Mom is in a good nursing home, with great care. She has tested P for TB with the skin prick method. Her father died of TB, and she was exposed to it growing up. What are the possible outcomes of this? Will they place her in a different facility for TB patients? I couldn't get any straight answers from the nurse there. She said she'd never had a positive TB test come up, so she didn't know what to expect either.
Example: My wife had renal tuberculosis and nearly lost her kidney functions. Her lungs were clear but the recurring urinary infection led one DR to suspect something else.

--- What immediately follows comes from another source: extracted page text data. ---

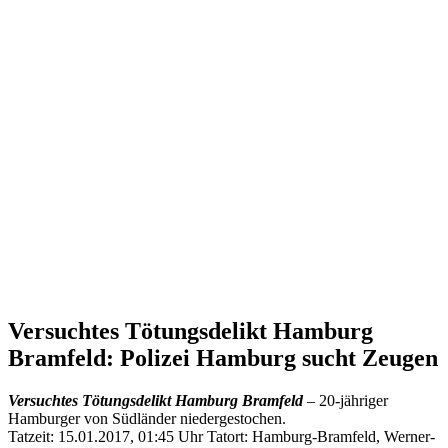
Versuchtes Tötungsdelikt Hamburg
Bramfeld: Polizei Hamburg sucht Zeugen
Versuchtes Tötungsdelikt Hamburg Bramfeld
– 20-jähriger
Hamburger von Südländer niedergestochen.
Tatzeit: 15.01.2017, 01:45 Uhr Tatort: Hamburg-Bramfeld, Werner-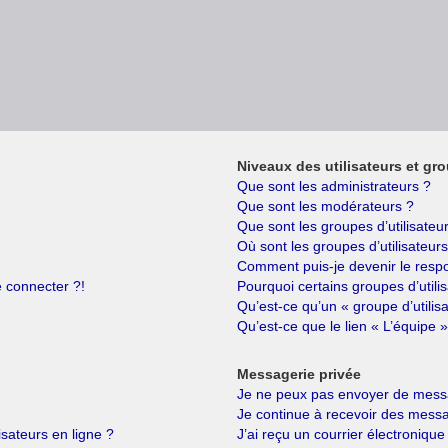
Niveaux des utilisateurs et gro
Que sont les administrateurs ?
Que sont les modérateurs ?
Que sont les groupes d’utilisateu
Où sont les groupes d’utilisateur
Comment puis-je devenir le respo
e connecter ?!
Pourquoi certains groupes d’utili
Qu’est-ce qu’un « groupe d’utilis
Qu’est-ce que le lien « L’équipe »
Messagerie privée
Je ne peux pas envoyer de messa
Je continue à recevoir des messag
isateurs en ligne ?
J’ai reçu un courrier électronique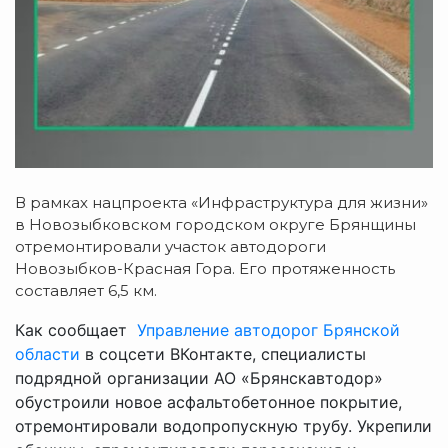
В рамках нацпроекта «Инфраструктура для жизни»
в Новозыбковском городском округе Брянщины
отремонтировали участок автодороги
Новозыбков-Красная Гора. Его протяженность
составляет 6,5 км.
Как сообщает
Управление автодорог Брянской
области
в соцсети ВКонтакте, специалисты
подрядной организации АО «Брянскавтодор»
обустроили новое асфальтобетонное покрытие,
отремонтировали водопропускную трубу. Укрепили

He referred her to urology . Over fifty percent of her kidneys were full of those little TB critters. Two years of intense treatment cleared things up. Lots of pills each day for two years and frequent visits to the Urologist for kidney xrays with the dye.

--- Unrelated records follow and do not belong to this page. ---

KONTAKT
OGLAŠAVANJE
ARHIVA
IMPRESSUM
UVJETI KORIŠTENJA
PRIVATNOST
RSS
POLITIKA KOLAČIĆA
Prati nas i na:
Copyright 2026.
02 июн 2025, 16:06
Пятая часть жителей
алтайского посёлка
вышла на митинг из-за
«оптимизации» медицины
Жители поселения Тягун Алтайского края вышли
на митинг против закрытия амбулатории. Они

Now it is dementia and no treatment available.
I don't know what the treatment is today but when I reacted positive to the skin test I was put a drug called INH for one year and no retest. I was advised to only have chest xrays.

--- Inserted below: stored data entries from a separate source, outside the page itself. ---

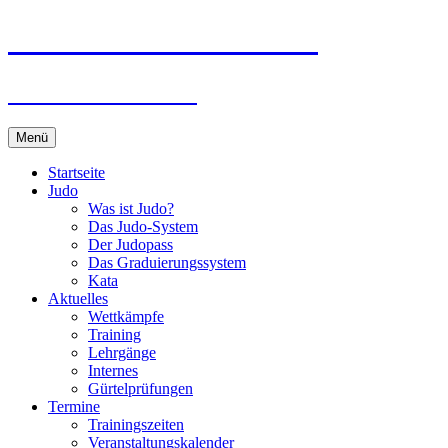
Zum
Judo-Club Emden e.V.
Inhalt
springen
Judo und Ju-Jutsu
Menü
Startseite
Judo
Was ist Judo?
Das Judo-System
Der Judopass
Das Graduierungssystem
Kata
Aktuelles
Wettkämpfe
Training
Lehrgänge
Internes
Gürtelprüfungen
Termine
Trainingszeiten
Veranstaltungskalender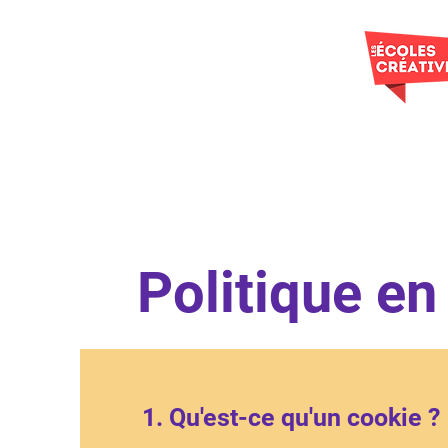
Politique en
1. Qu'est-ce qu'un cookie ?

I am not trying to diagnose anything here just sharing my own experience.
Usually a skin test is done. It's positive if there is a red, raised "bump" at the injection site. A positive test will be positive for life. From then on, the doctor orders a chest X-Ray. It is the only way to test for active disease.
Then a chest X-Ray, at intervals, will prove the existence (or not) of the disease. If it develops into TB, there is medication for it.
Just remember, being positive doesn't mean you have ACTIVE tuberculosis.
My dad became positive after living in two or three board and care homes. He never developed active TB.
As a nurse, I've taken care of active TB patients and I test negative.